Campylobacter jejuni is a natural commensal of the avian intestinal tract. However, the bacterium is also the leading cause of acute bacterial diarrhea worldwide and is implicated in development of Guillain-Barré syndrome. Like many bacterial pathogens, C. jejuni assembles complex surface structures that interface with the surrounding environment and are involved in pathogenesis. Recent work in C. jejuni identified a gene encoding a novel phosphoethanolamine (pEtN) transferase, EptC (Cj0256), that plays a promiscuous role in modifying the flagellar rod protein, FlgG; the lipid A domain of lipooligosaccharide (LOS); and several N-linked glycans. In this work, we report that EptC catalyzes the addition of pEtN to the first heptose sugar of the inner core oligosaccharide of LOS, a fourth enzymatic target.

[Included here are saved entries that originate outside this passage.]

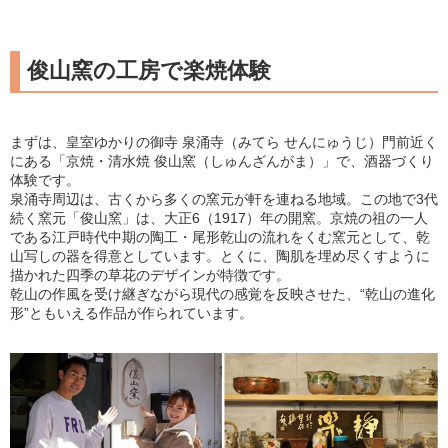
俊山窯の工房で楽焼体験
まずは、皇室ゆかりの御寺 泉涌寺（みてら せんにゅうじ）門前近く
にある「京焼・清水焼 俊山窯（しゅんざんがま）」で、酒器づくり
体験です。
泉涌寺周辺は、古くから多くの窯元が軒を連ねる地域。この地で3代
続く窯元「俊山窯」は、大正6（1917）年の開窯。京焼の祖の一人
である江戸時代中期の陶工・尾形乾山の流れをくむ窯元として、乾
山写しの器を得意としています。とくに、陶肌を埋め尽くすように
描かれた四季の草花のデザインが特徴です。
乾山の作風を受け継ぎながら現代の感覚を反映させた、“乾山の進化
形”ともいえる作品が作られています。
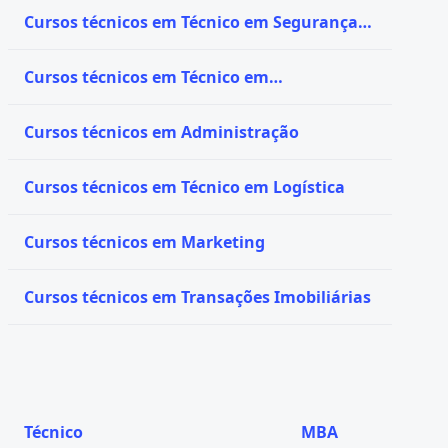
Cursos técnicos em Técnico em Segurança
do Trabalho
Cursos técnicos em Técnico em
Administração
Cursos técnicos em Administração
Cursos técnicos em Técnico em Logística
Cursos técnicos em Marketing
Cursos técnicos em Transações Imobiliárias
Técnico
MBA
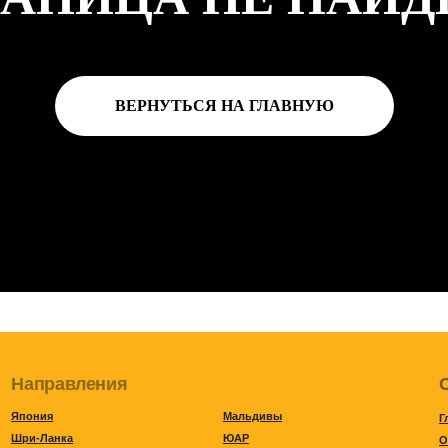
ВЕРНУТЬСЯ НА ГЛАВНУЮ
авления
О проекте
Мальдивы
Главная
нка
ЮАР
О нас
ия. Барерриньяс
Бали
Календарь
Дагестан
Корпоратив
ина
. Патагония
Зимний Дагестан
ая Аргентина
© 2019 ЖИВИ КРАСИВО 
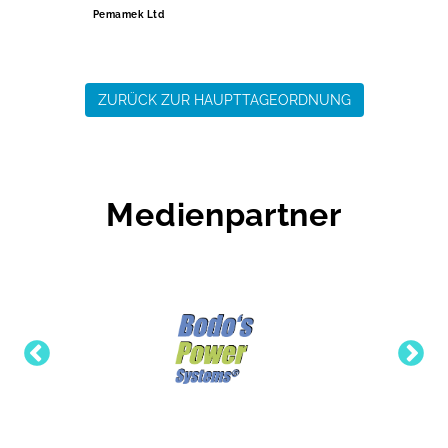
Pemamek Ltd
ZURÜCK ZUR HAUPTTAGEORDNUNG
Medienpartner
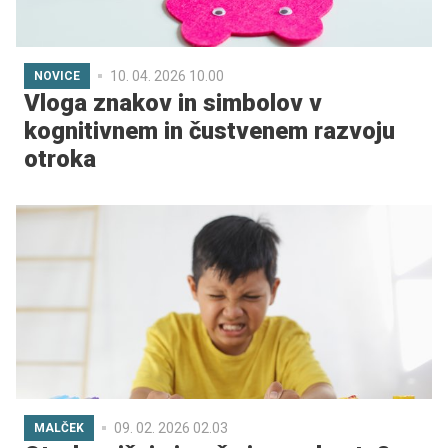
10. 04. 2026 10.00
NOVICE
Vloga znakov in simbolov v
kognitivnem in čustvenem razvoju
otroka
09. 02. 2026 02.03
MALČEK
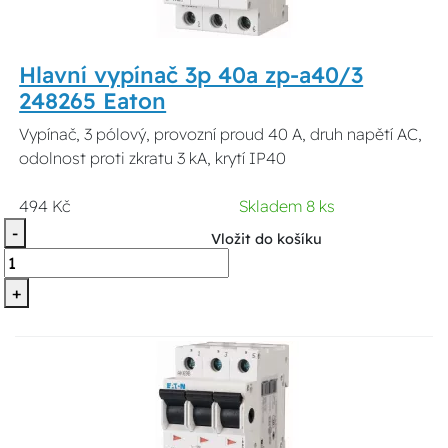
Hlavní vypínač 3p 40a zp-a40/3
248265 Eaton
Vypínač, 3 pólový, provozní proud 40 A, druh napětí AC,
odolnost proti zkratu 3 kA, krytí IP40
494 Kč
Skladem 8 ks
-
Vložit do košíku
+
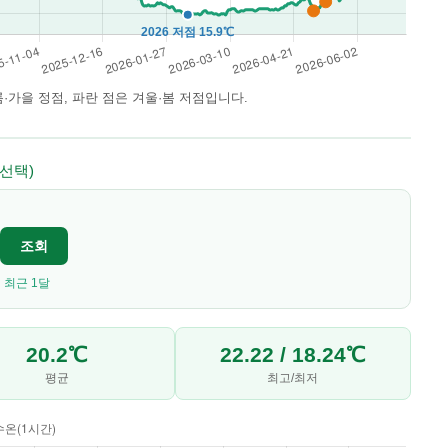
은 여름·가을 정점, 파란 점은 겨울·봄 저점입니다.
 선택)
조회
최근 1달
20.2℃
22.22 / 18.24℃
평균
최고/최저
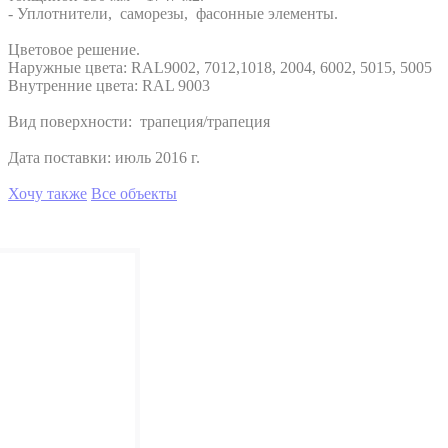
- Уплотнители, саморезы, фасонные элементы.
Цветовое решение.
Наружные цвета: RAL9002, 7012,1018, 2004, 6002, 5015, 5005
Внутренние цвета: RAL 9003
Вид поверхности: трапеция/трапеция
Дата поставки: июль 2016 г.
Хочу также
Все объекты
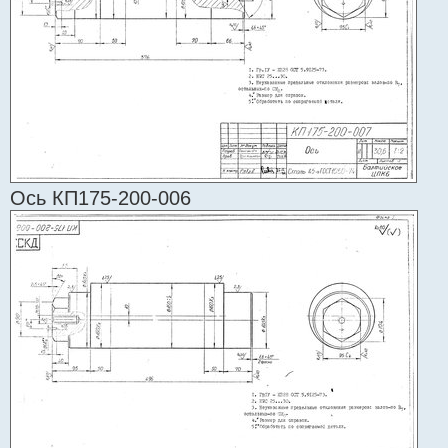
Ось КП175-200-006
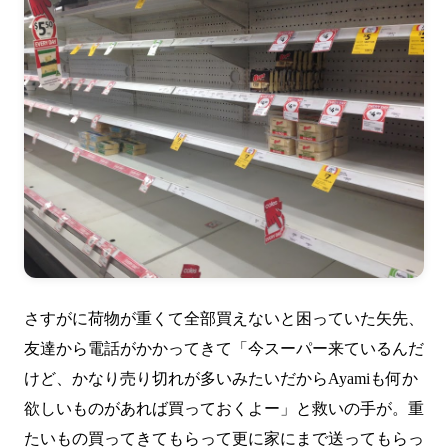
さすがに荷物が重くて全部買えないと困っていた矢先、
友達から電話がかかってきて「今スーパー来ているんだ
けど、かなり売り切れが多いみたいだからAyamiも何か
欲しいものがあれば買っておくよー」と救いの手が。重
たいもの買ってきてもらって更に家にまで送ってもらっ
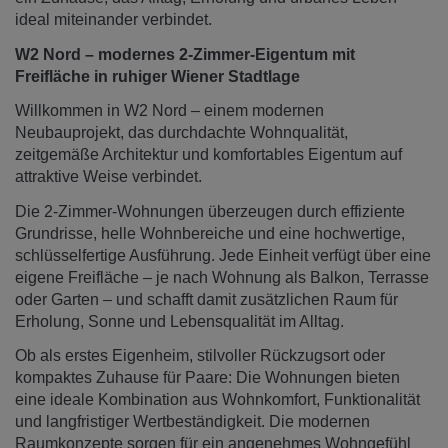
ideal miteinander verbindet.
W2 Nord – modernes 2-Zimmer-Eigentum mit
Freifläche in ruhiger Wiener Stadtlage
Willkommen in W2 Nord – einem modernen
Neubauprojekt, das durchdachte Wohnqualität,
zeitgemäße Architektur und komfortables Eigentum auf
attraktive Weise verbindet.
Die 2-Zimmer-Wohnungen überzeugen durch effiziente
Grundrisse, helle Wohnbereiche und eine hochwertige,
schlüsselfertige Ausführung. Jede Einheit verfügt über eine
eigene Freifläche – je nach Wohnung als Balkon, Terrasse
oder Garten – und schafft damit zusätzlichen Raum für
Erholung, Sonne und Lebensqualität im Alltag.
Ob als erstes Eigenheim, stilvoller Rückzugsort oder
kompaktes Zuhause für Paare: Die Wohnungen bieten
eine ideale Kombination aus Wohnkomfort, Funktionalität
und langfristiger Wertbeständigkeit. Die modernen
Raumkonzepte sorgen für ein angenehmes Wohngefühl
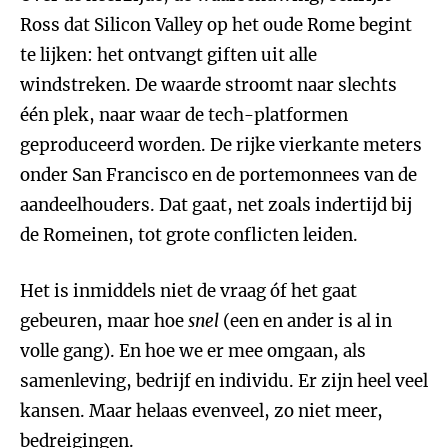
Ross dat Silicon Valley op het oude Rome begint
te lijken: het ontvangt giften uit alle
windstreken. De waarde stroomt naar slechts
één plek, naar waar de tech-platformen
geproduceerd worden. De rijke vierkante meters
onder San Francisco en de portemonnees van de
aandeelhouders. Dat gaat, net zoals indertijd bij
de Romeinen, tot grote conflicten leiden.
Het is inmiddels niet de vraag óf het gaat
gebeuren, maar hoe
snel
(een en ander is al in
volle gang). En hoe we er mee omgaan, als
samenleving, bedrijf en individu. Er zijn heel veel
kansen. Maar helaas evenveel, zo niet meer,
bedreigingen.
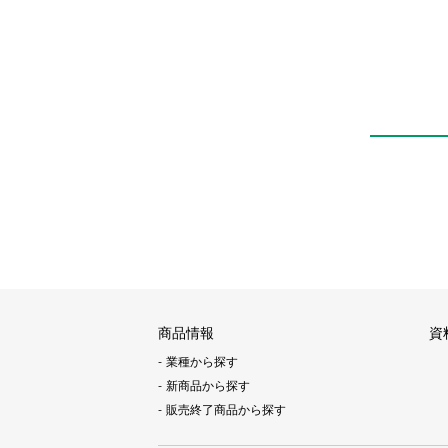
商品情報
資
業種から探す
新商品から探す
販売終了商品から探す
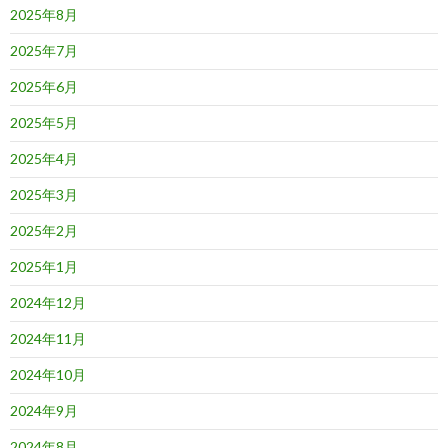
2025年8月
2025年7月
2025年6月
2025年5月
2025年4月
2025年3月
2025年2月
2025年1月
2024年12月
2024年11月
2024年10月
2024年9月
2024年8月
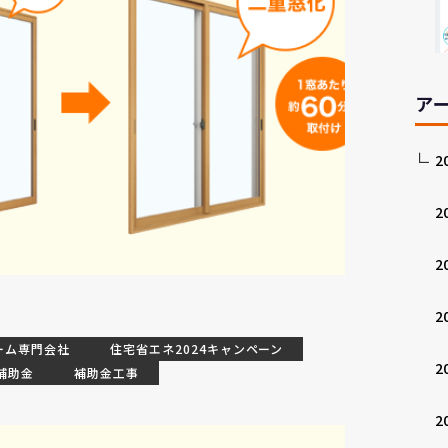
ア
2
2
2
2
ーム専門会社
住宅省エネ2024キャンペーン
2
補助金
補助金工事
2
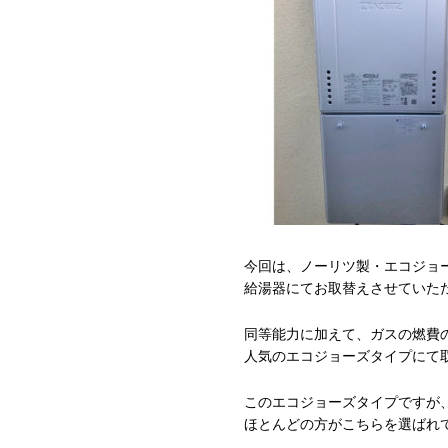
今回は、ノーリツ製・エコジョ
給湯器にてお取替えさせていた
同等能力に加えて、ガスの燃費
人気のエコジョーズタイプにて
このエコジョーズタイプですが
ほとんどの方がこちらを選ばれ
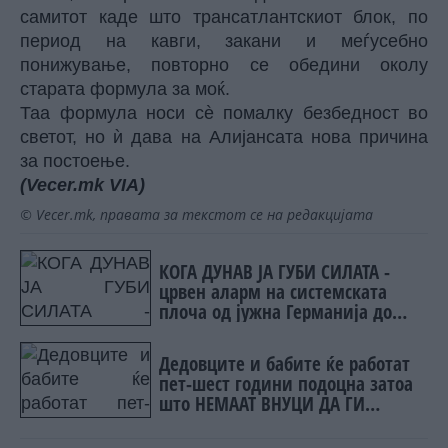
самитот каде што трансатлантскиот блок, по
период на кавги, закани и меѓусебно
понижување, повторно се обедини околу
старата формула за моќ.
Таа формула носи сè помалку безбедност во
светот, но ѝ дава на Алијансата нова причина
за постоење.
(Vecer.mk
VIA)
© Vecer.mk, правата за текстот се на редакцијата
КОГА ДУНАВ ЈА ГУБИ СИЛАТА -
црвен аларм на системската
плоча од јужна Германија до
Црното Море...
Дедовците и бабите ќе работат
пет-шест години подоцна затоа
што НЕМААТ ВНУЦИ ДА ГИ
ЗАМЕНАТ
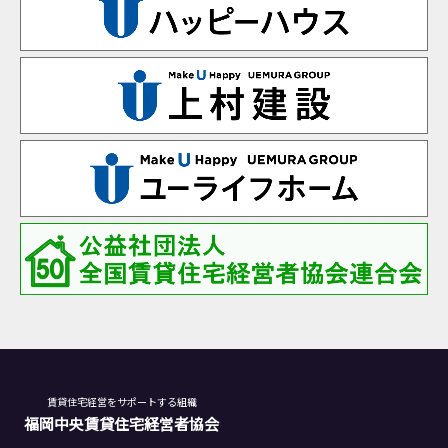
賃貸住宅経営をサポートする組織
福岡中央賃貸住宅経営者協会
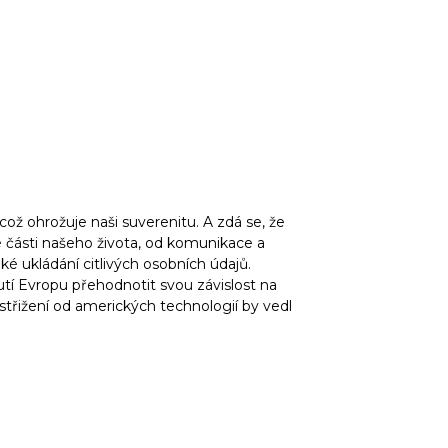
což ohrožuje naši suverenitu. A zdá se, že
é části našeho života, od komunikace a
ké ukládání citlivých osobních údajů.
tí Evropu přehodnotit svou závislost na
odstřižení od amerických technologií by vedl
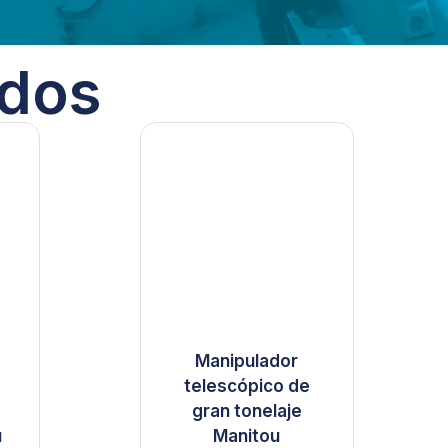
ados
Manipulador
telescópico de
gran tonelaje
u
Manitou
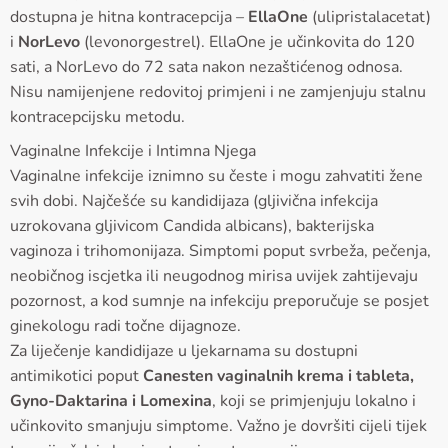
dostupna je hitna kontracepcija –
EllaOne
(ulipristalacetat)
i
NorLevo
(levonorgestrel). EllaOne je učinkovita do 120
sati, a NorLevo do 72 sata nakon nezaštićenog odnosa.
Nisu namijenjene redovitoj primjeni i ne zamjenjuju stalnu
kontracepcijsku metodu.
Vaginalne Infekcije i Intimna Njega
Vaginalne infekcije iznimno su česte i mogu zahvatiti žene
svih dobi. Najčešće su kandidijaza (gljivična infekcija
uzrokovana gljivicom Candida albicans), bakterijska
vaginoza i trihomonijaza. Simptomi poput svrbeža, pečenja,
neobičnog iscjetka ili neugodnog mirisa uvijek zahtijevaju
pozornost, a kod sumnje na infekciju preporučuje se posjet
ginekologu radi točne dijagnoze.
Za liječenje kandidijaze u ljekarnama su dostupni
antimikotici poput
Canesten vaginalnih krema i tableta,
Gyno-Daktarina i Lomexina
, koji se primjenjuju lokalno i
učinkovito smanjuju simptome. Važno je dovršiti cijeli tijek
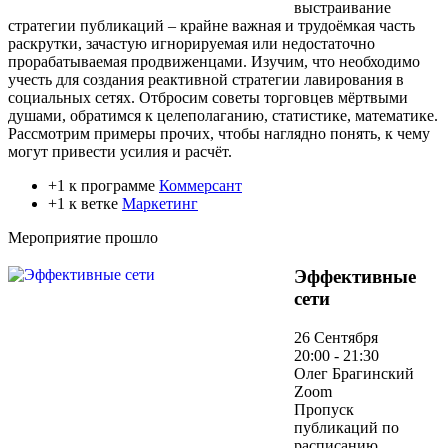
выстраивание
стратегии публикаций – крайне важная и трудоёмкая часть
раскрутки, зачастую игнорируемая или недостаточно
прорабатываемая продвиженцами. Изучим, что необходимо
учесть для создания реактивной стратегии лавирования в
социальных сетях. Отбросим советы торговцев мёртвыми
душами, обратимся к целеполаганию, статистике, математике.
Рассмотрим примеры прочих, чтобы наглядно понять, к чему
могут привести усилия и расчёт.
+1 к программе
Коммерсант
+1 к ветке
Маркетинг
Мероприятие прошло
Эффективные
сети
26 Сентября
20:00 - 21:30
Олег Брагинский
Zoom
Пропуск
публикаций по
расписанию,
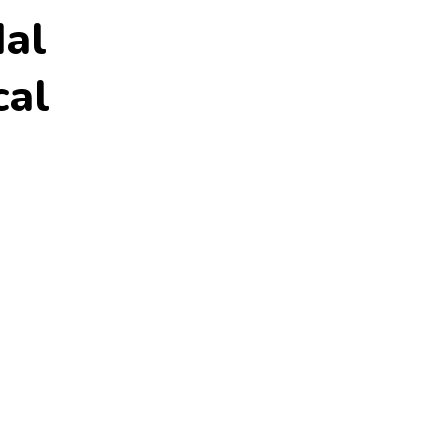
dal
cal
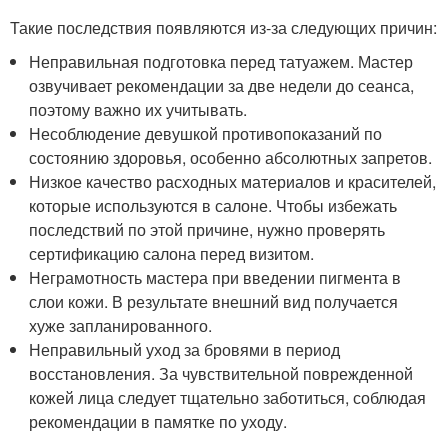
Такие последствия появляются из-за следующих причин:
Неправильная подготовка перед татуажем. Мастер
озвучивает рекомендации за две недели до сеанса,
поэтому важно их учитывать.
Несоблюдение девушкой противопоказаний по
состоянию здоровья, особенно абсолютных запретов.
Низкое качество расходных материалов и красителей,
которые используются в салоне. Чтобы избежать
последствий по этой причине, нужно проверять
сертификацию салона перед визитом.
Неграмотность мастера при введении пигмента в
слои кожи. В результате внешний вид получается
хуже запланированного.
Неправильный уход за бровями в период
восстановления. За чувствительной поврежденной
кожей лица следует тщательно заботиться, соблюдая
рекомендации в памятке по уходу.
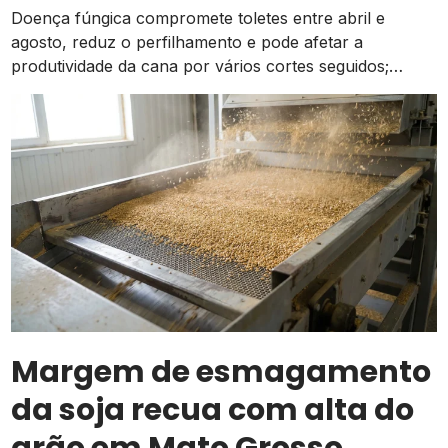
Doença fúngica compromete toletes entre abril e
agosto, reduz o perfilhamento e pode afetar a
produtividade da cana por vários cortes seguidos;
prevenção começa na escolha das mudas
Margem de esmagamento
da soja recua com alta do
grão em Mato Grosso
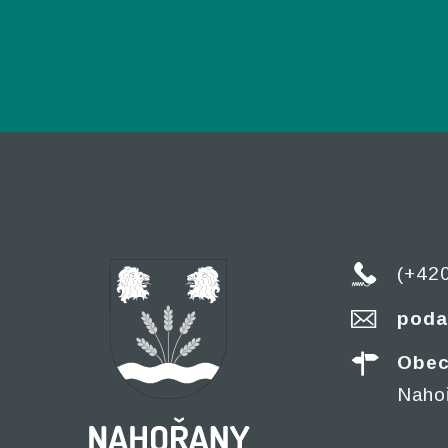
(+42
poda
Obec
Naho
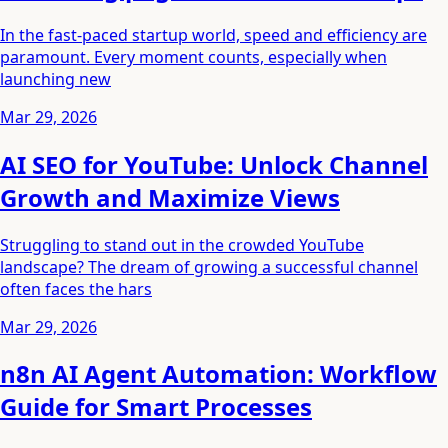
In the fast-paced startup world, speed and efficiency are
paramount. Every moment counts, especially when
launching new
Mar 29, 2026
AI SEO for YouTube: Unlock Channel
Growth and Maximize Views
Struggling to stand out in the crowded YouTube
landscape? The dream of growing a successful channel
often faces the hars
Mar 29, 2026
n8n AI Agent Automation: Workflow
Guide for Smart Processes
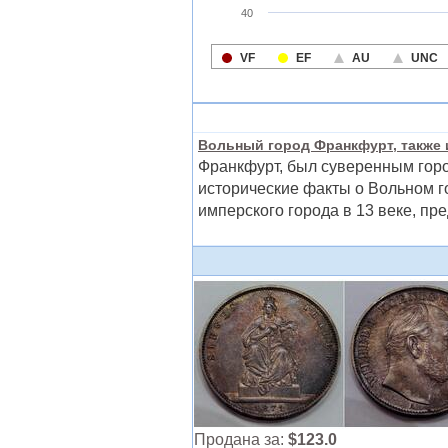
Вольный город Франкфурт, также и
Франкфурт, был суверенным гор
исторические факты о Вольном г
имперского города в 13 веке, пре
Продана за:
$123.0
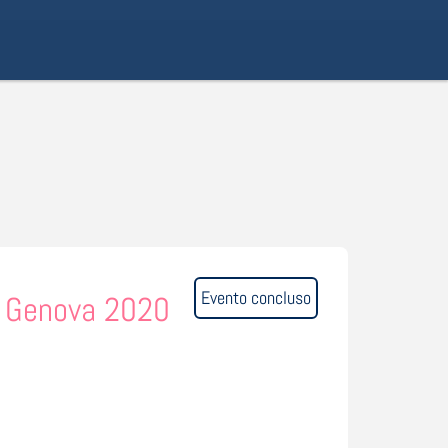
Evento concluso
- Genova 2020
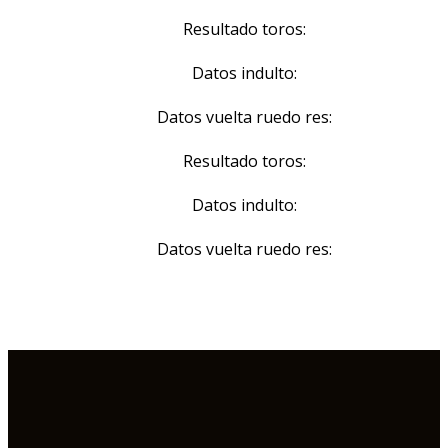
Resultado toros:
Datos indulto:
Datos vuelta ruedo res:
Resultado toros:
Datos indulto:
Datos vuelta ruedo res:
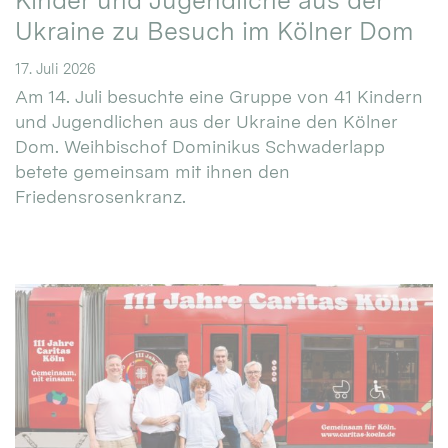
Kinder und Jugendliche aus der
Ukraine zu Besuch im Kölner Dom
17. Juli 2026
Am 14. Juli besuchte eine Gruppe von 41 Kindern
und Jugendlichen aus der Ukraine den Kölner
Dom. Weihbischof Dominikus Schwaderlapp
betete gemeinsam mit ihnen den
Friedensrosenkranz.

We also examine the role pEtN modification plays in circumventing detection and/or killing by host defenses. Specifically, we show that modification of C. jejuni lipid A with pEtN results in increased recognition by the human Toll-like receptor 4–myeloid differentiation factor 2 (hTLR4-MD2) complex, along with providing resistance to relevant mammalian and avian antimicrobial peptides (i.e., defensins). We also confirm the inability of aberrant forms of LOS to activate Toll-like receptor 2 (TLR2). Most exciting, we demonstrate that strains lacking eptC show decreased commensal colonization of chick ceca and reduced colonization of BALB/cByJ mice compared to wild-type strains. Our results indicate that modification of surface structures with pEtN by EptC is key to its ability to promote commensalism in an avian host and to survive in the mammalian gastrointestinal environment.